Die Zutaten für Kasspressknödel nach Originalrezept.
Die Zutaten für Kasspressknödel nach Originalrezept.

Kaspressknödel FAQs

Nichts geht über einen deftigen Kaspressknödel in einer schmackhaften Suppe – oder im Sommer auch auf einem knackigen Salat. Allerdings gibt in Sachen “Käsepressknödel” neben der passenden Begleitung und genauen Aussprache noch einige andere essentielle Fragen.

Darf – muss oder soll- Graukäse drin sein? Wo kann ich Graukäse kaufen?

Graukäse ist ein sehr deftiger Käse, der aus Kuhmilch hergestellt wird und mit höchstens 6% extrem fettarm ist.

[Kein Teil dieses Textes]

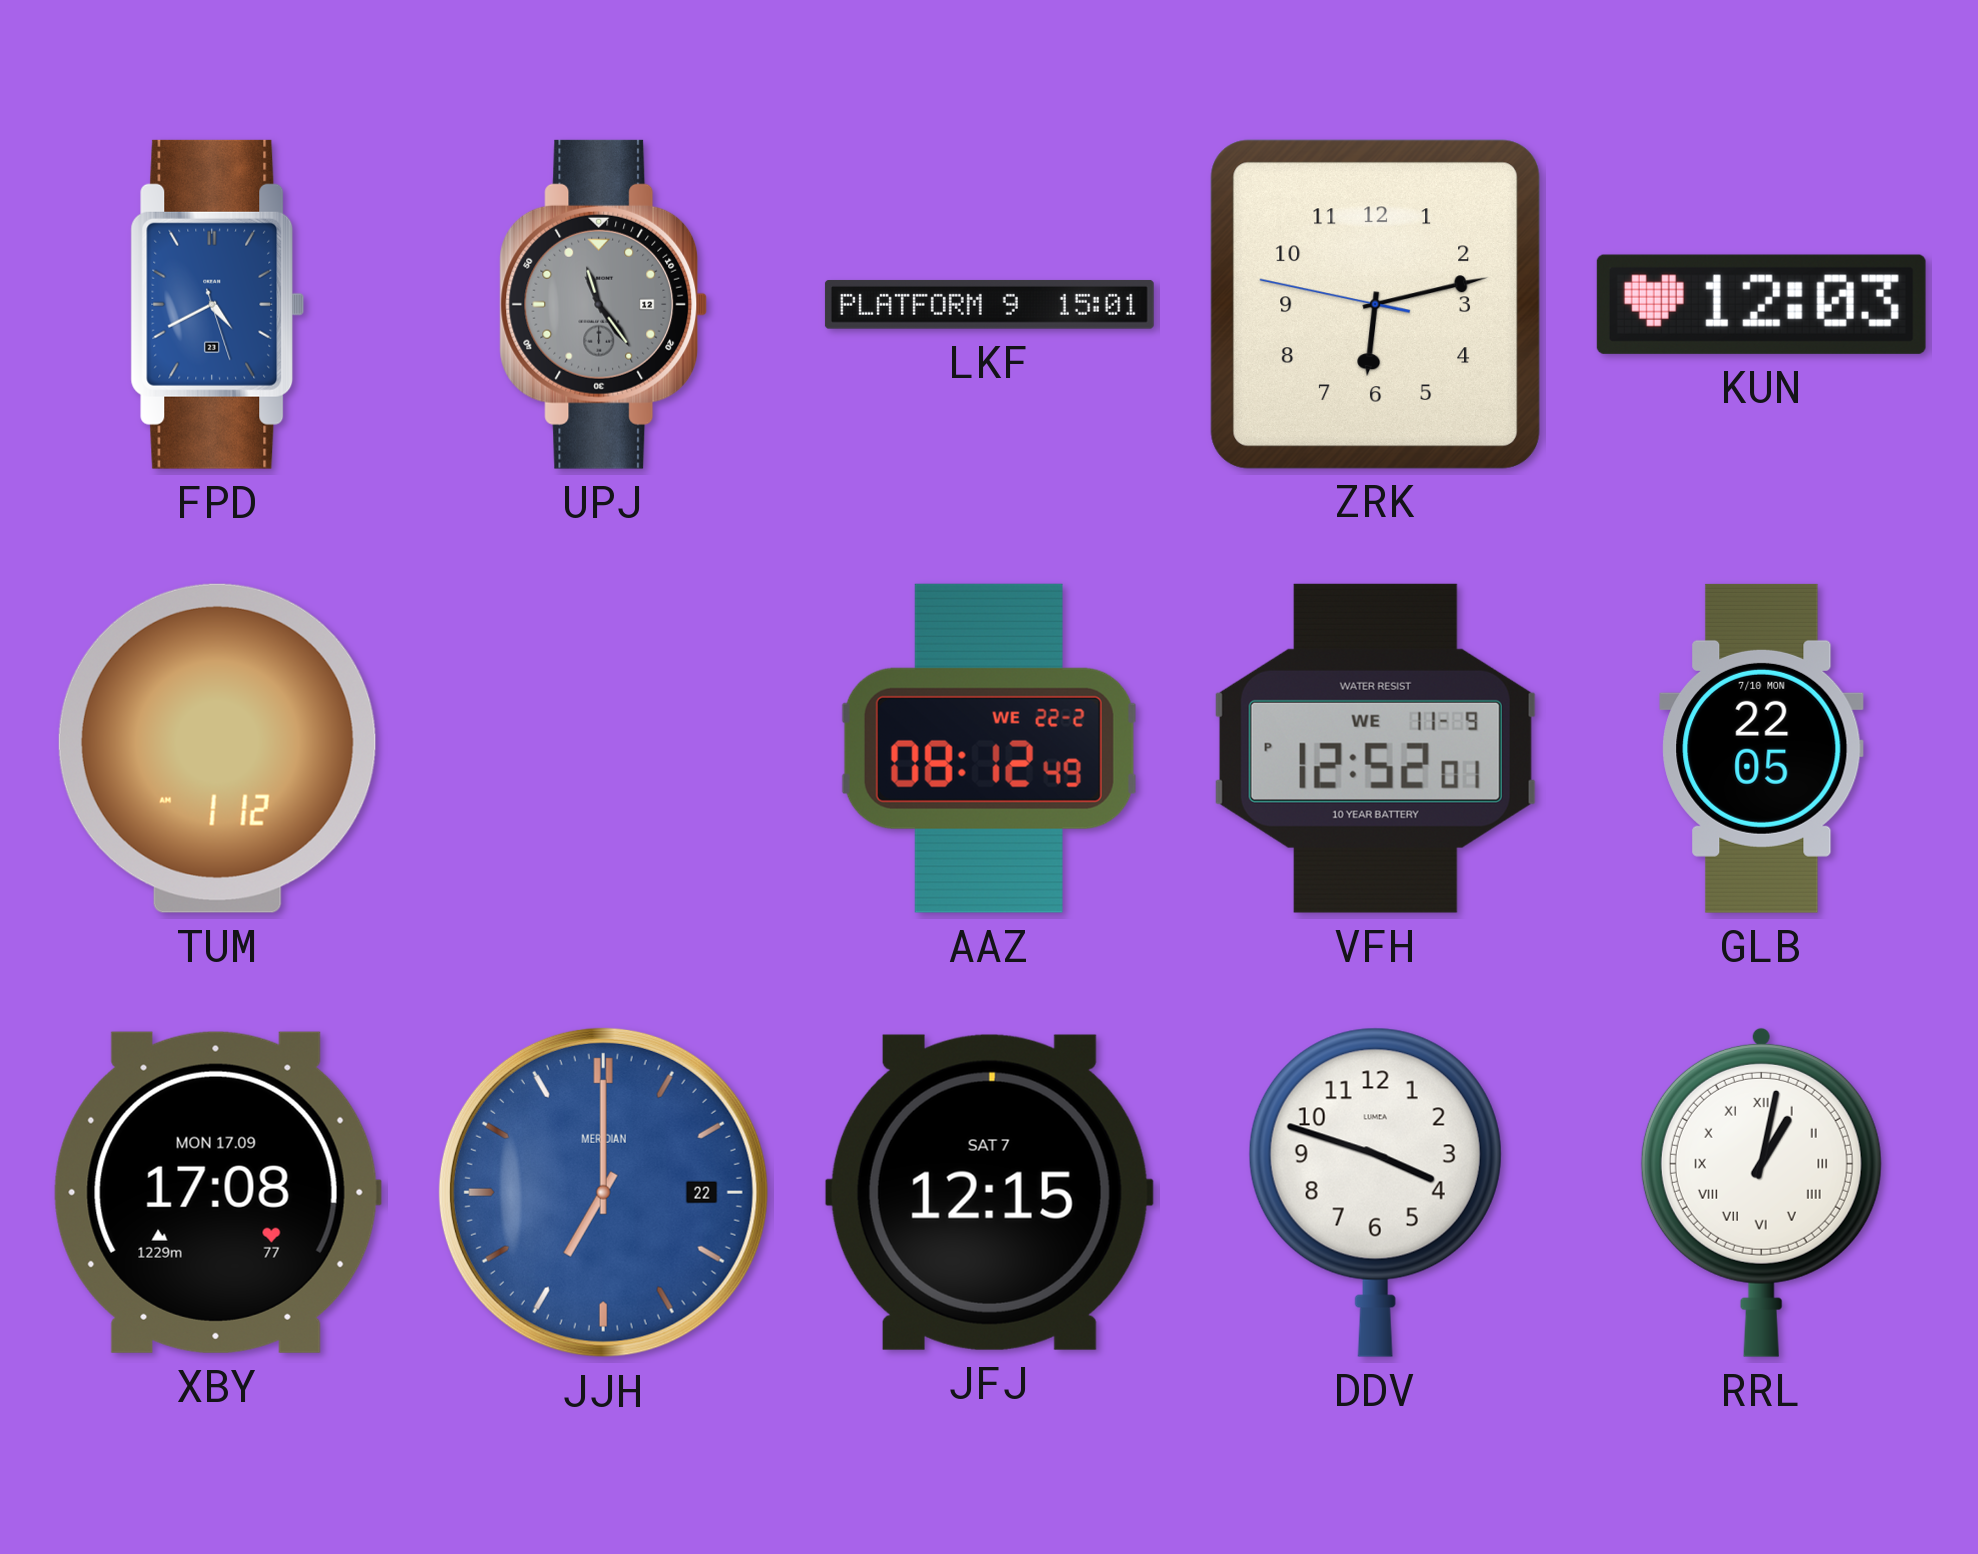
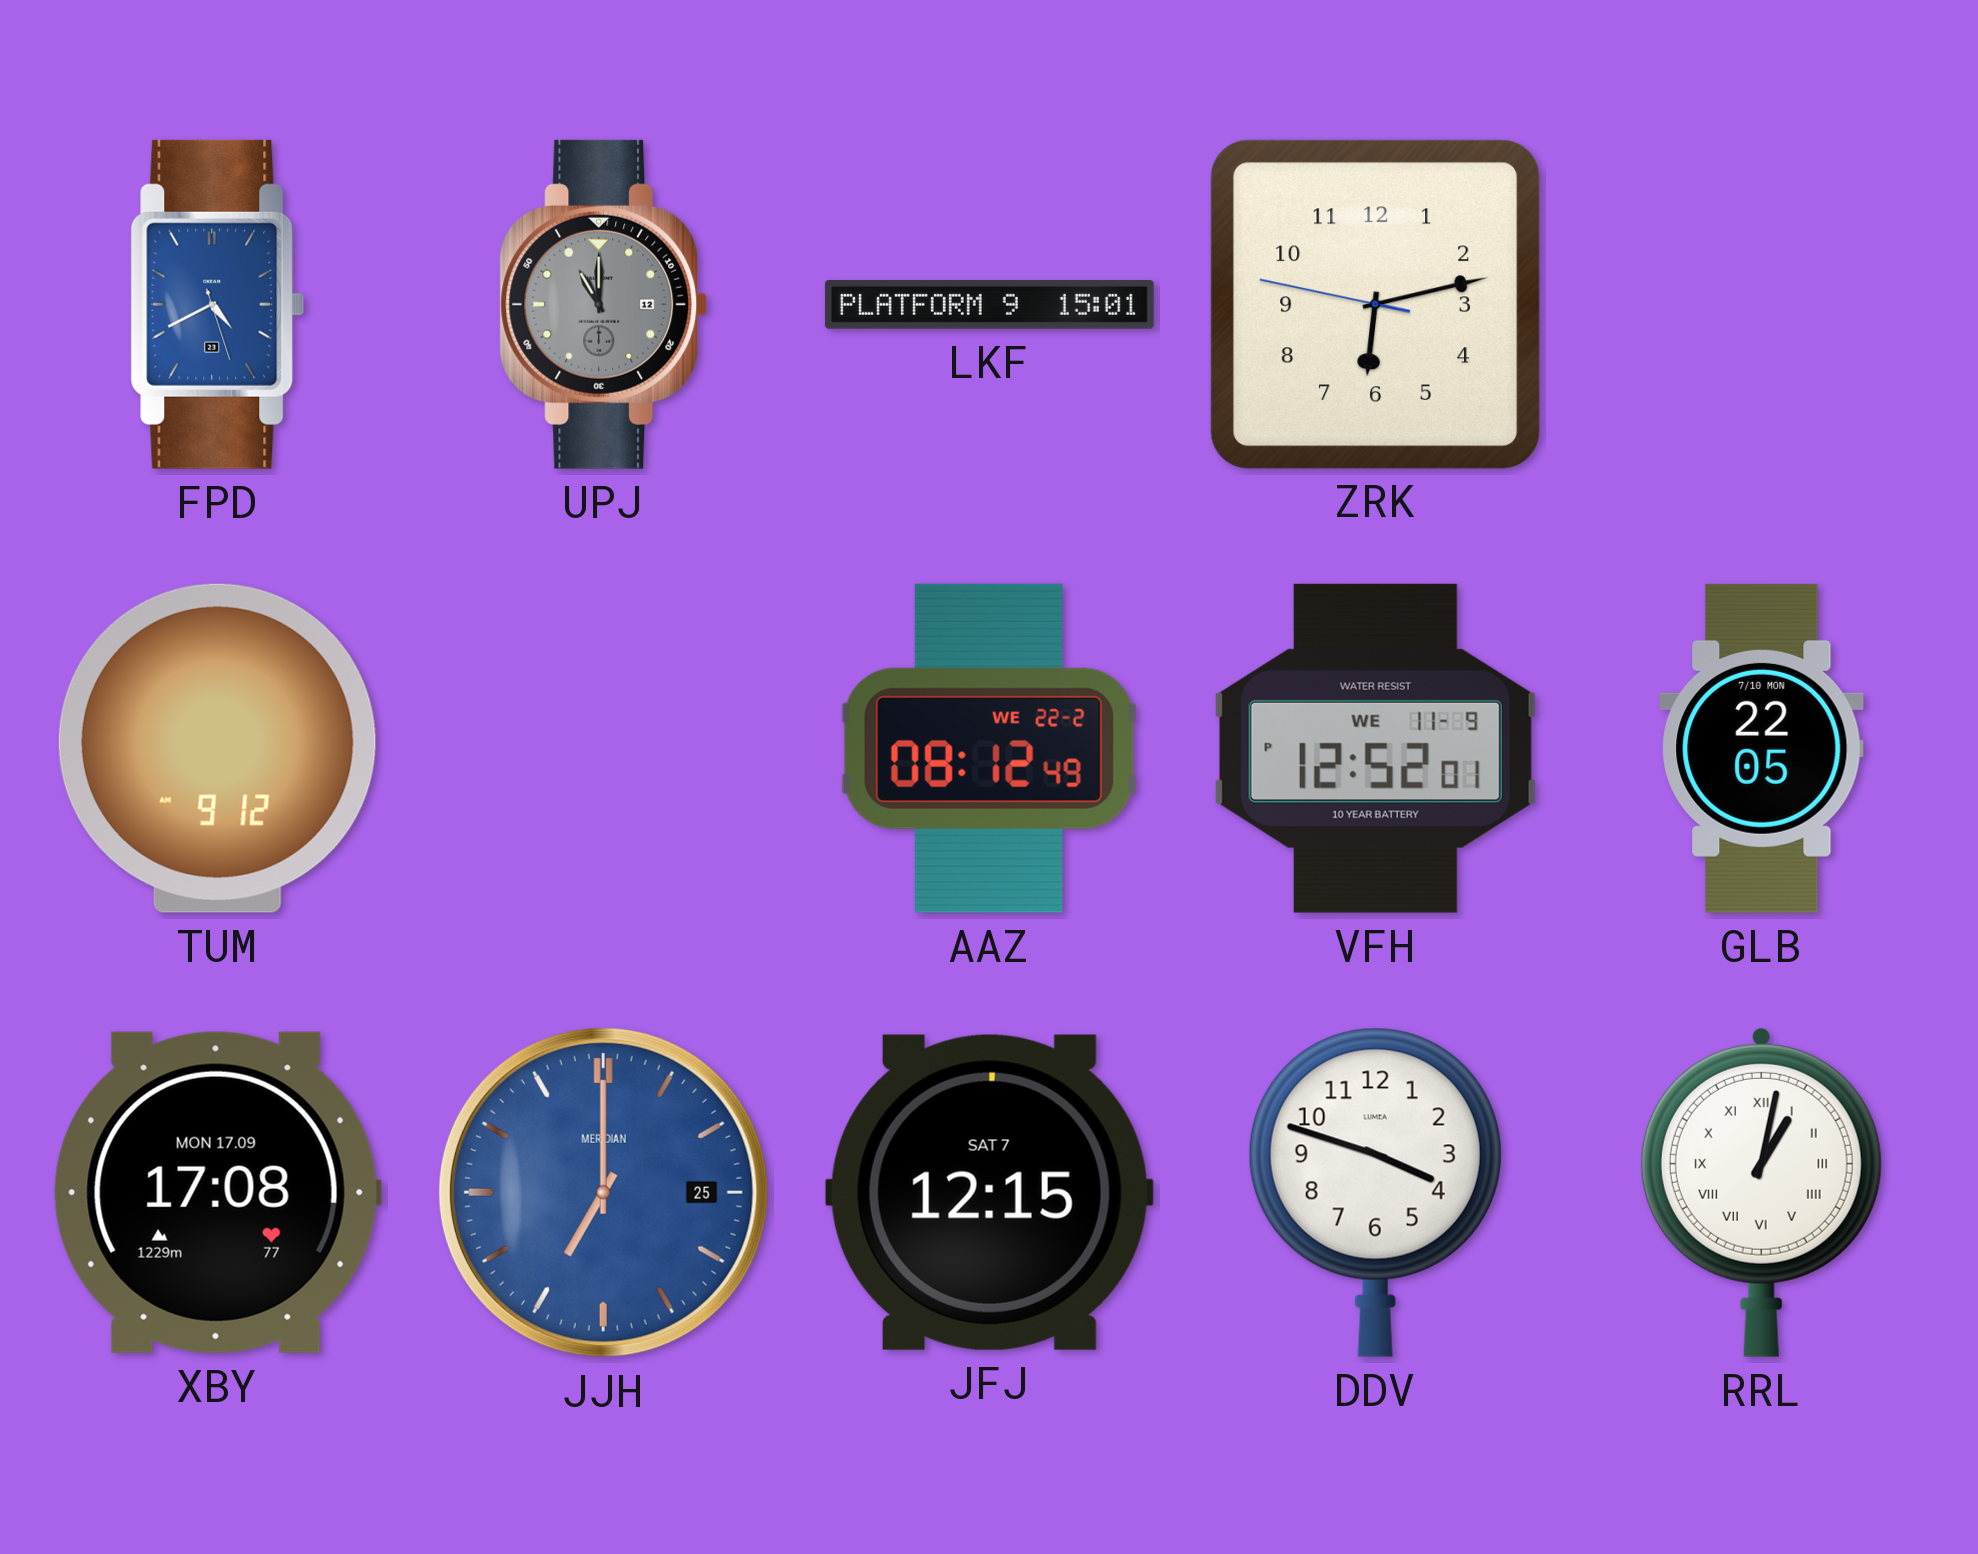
UPJ: 11:24 -> 11:00
KUN: 12:03 -> none
TUM: 1:12 -> 9:12
JJH date: 22 -> 25
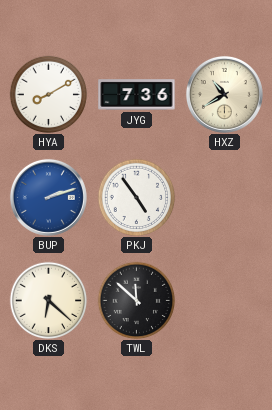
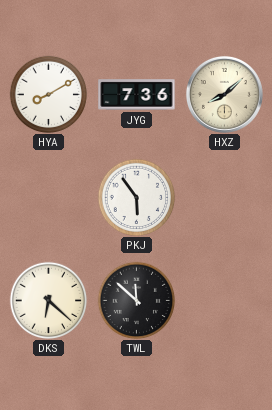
HXZ: 10:40 -> 8:08
BUP: 2:12 -> none
PKJ: 4:54 -> 5:54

Wenn er noch nicht lange gereift ist hat er eine weiße-bröselige Konsistenz und wird mit der Zeit gelb-speckig. Der Sauermilchkäse schmeckt am besten, wenn man ihn mit Essig und Öl mariniert – oder Kaspressknödel damit beglückt.

Meine Antwort lautet also: ja, in den Tiroler Kaspressknödel gehört auf jeden Fall Graukäse! Aber bitte nicht zuviel.

Außerhalb von Tirol (oder Südtirol) kann es schwierig sein ihn im Geschäft zu bekommen. Man kann ihn auf Amazon Graukäse ganz einfach online bestellen.

Kann man Graukäse einfrieren?

Ja! Er lässt sich auch ganz gut einfrieren, vorallem wenn man ihn nur für Knödel später verwenden möchte.

Mit oder ohne Kartoffeln? 

Manche reiben bereits gekochte und abgekühlte Kartoffeln in die Knödel, ich persönlich würde dazu tendieren sie weg zu lassen – außer es sind gerade welche vom Vortag da – dann ist es eine gute Restlverwertung. Im Alpbachtal macht man Kaspressknödel offenbar mit Topfen und Kartoffeln und lässt die Semmelwürfel komplett weg, verrückte Welt!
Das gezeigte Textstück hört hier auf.